As Cohere’s AI offerings evolve, Command A stands out as an essential model within their portfolio. Its integration into North enhances the platform’s ability to meet the growing demands of businesses looking for reliable AI solutions with a low energy footprint.
In addition, Aya Vision, launched in March 2025, represents another example of Cohere’s broader strategy to offer open-weight AI solutions. Aya Vision’s multimodal capabilities and open-weight design align with Cohere’s push for transparency and customizability in AI, ensuring that developers and businesses alike can adapt it to their specific needs.
Legal Challenges: Copyright and Data Use in AI
Despite the technological advancements by Command A and other products, Cohere faces significant legal hurdles.
In February 2025, a lawsuit was filed by major publishers, including Condé Nast and McClatchy, accusing Cohere of using their copyrighted content without permission to train its AI models, including the Command family of models.
The plaintiffs argue that Cohere’s use of retrieval-augmented generation (RAG) technology to enhance the model’s performance involves replicating their content without sufficient transformation or authorization.
Cohere has responded by defending its use of RAG as being within the bounds of fair use, but the issue remains contentious. The lawsuit highlights the complex challenges faced by AI companies regarding data usage and intellectual property rights.
As AI models become more integrated into business workflows, the question of whether it is ethical—or legal—to train AI models on publicly available content without explicit permission will be crucial in shaping the future of AI technologies.
The outcome of this lawsuit could have far-reaching consequences not only for Cohere but for the entire AI industry, potentially setting new precedents for how AI models are trained in the future.
As AI continues to be integrated into every facet of enterprise business, questions surrounding data ownership and AI-generated content will become increasingly important, especially in the context of open-weight models like those Cohere is advocating for.
Cohere’s Position in the AI Market
Despite the notable advantages of Command A and Aya Vision, Cohere is not without competition. Proprietary models like OpenAI’s GPT-4o and Google’s Gemini remain dominant players in the market, offering unmatched performance but at the cost of high resource consumption and restrictive access.

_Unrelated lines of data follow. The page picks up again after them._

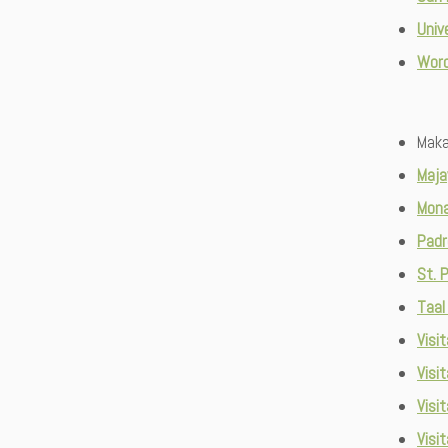
Univ
Wor
Maka
Maja
Mona
Padr
St. 
Taal
Visit
Visi
Visi
Visit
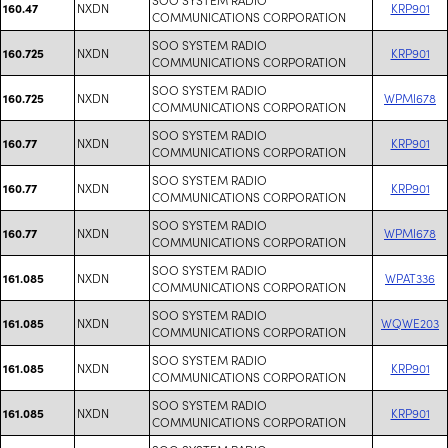
NXDN
KRP901
160.47
COMMUNICATIONS CORPORATION
SOO SYSTEM RADIO
NXDN
KRP901
160.725
COMMUNICATIONS CORPORATION
SOO SYSTEM RADIO
NXDN
WPMI678
160.725
COMMUNICATIONS CORPORATION
SOO SYSTEM RADIO
NXDN
KRP901
160.77
COMMUNICATIONS CORPORATION
SOO SYSTEM RADIO
NXDN
KRP901
160.77
COMMUNICATIONS CORPORATION
SOO SYSTEM RADIO
NXDN
WPMI678
160.77
COMMUNICATIONS CORPORATION
SOO SYSTEM RADIO
NXDN
WPAT336
161.085
COMMUNICATIONS CORPORATION
SOO SYSTEM RADIO
NXDN
WQWE203
161.085
COMMUNICATIONS CORPORATION
SOO SYSTEM RADIO
NXDN
KRP901
161.085
COMMUNICATIONS CORPORATION
SOO SYSTEM RADIO
NXDN
KRP901
161.085
COMMUNICATIONS CORPORATION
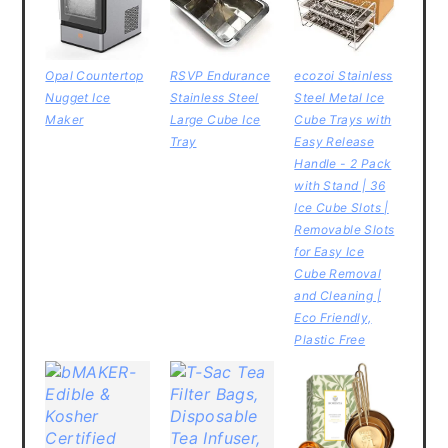
Opal Countertop
RSVP Endurance
ecozoi Stainless
Nugget Ice
Stainless Steel
Steel Metal Ice
Maker
Large Cube Ice
Cube Trays with
Tray
Easy Release
Handle - 2 Pack
with Stand | 36
Ice Cube Slots |
Removable Slots
for Easy Ice
Cube Removal
and Cleaning |
Eco Friendly,
Plastic Free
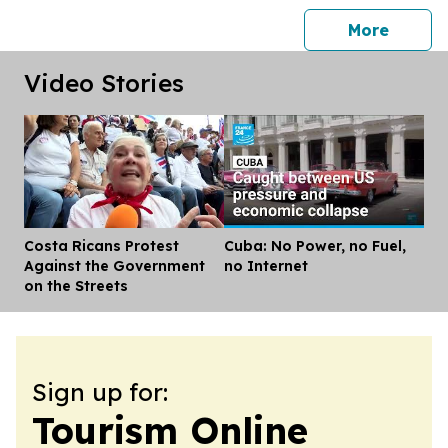
press 
More
Video Stories
Costa Ricans Protest
Cuba: No Power, no Fuel,
Dis
Against the Government
no Internet
on the Streets
Sign up for:
Tourism Online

These models cater to large-scale enterprises willing to invest heavily in AI infrastructure, but the closed-source nature of these models limits flexibility and customization options. Cohere’s open-weight approach offers a distinct alternative.
The company’s decision to focus on open-access AI models, such as Aya Vision, provides significant flexibility, enabling developers to fine-tune models for specific tasks and industries.
This is a major advantage for researchers, startups, and small businesses, which may lack the resources to navigate the complex licensing agreements tied to proprietary models. As AI becomes more integral to business operations, Cohere is positioning itself as a key player in the movement toward open-source AI.
Furthermore, Cohere’s ability to offer energy-efficient models with top-tier performance gives it a competitive edge over other players in the market. While OpenAI and Google have long been the industry standard, Cohere’s Command A offers an attractive alternative for businesses seeking AI solutions that don’t come with the hefty energy costs associated with more traditional systems.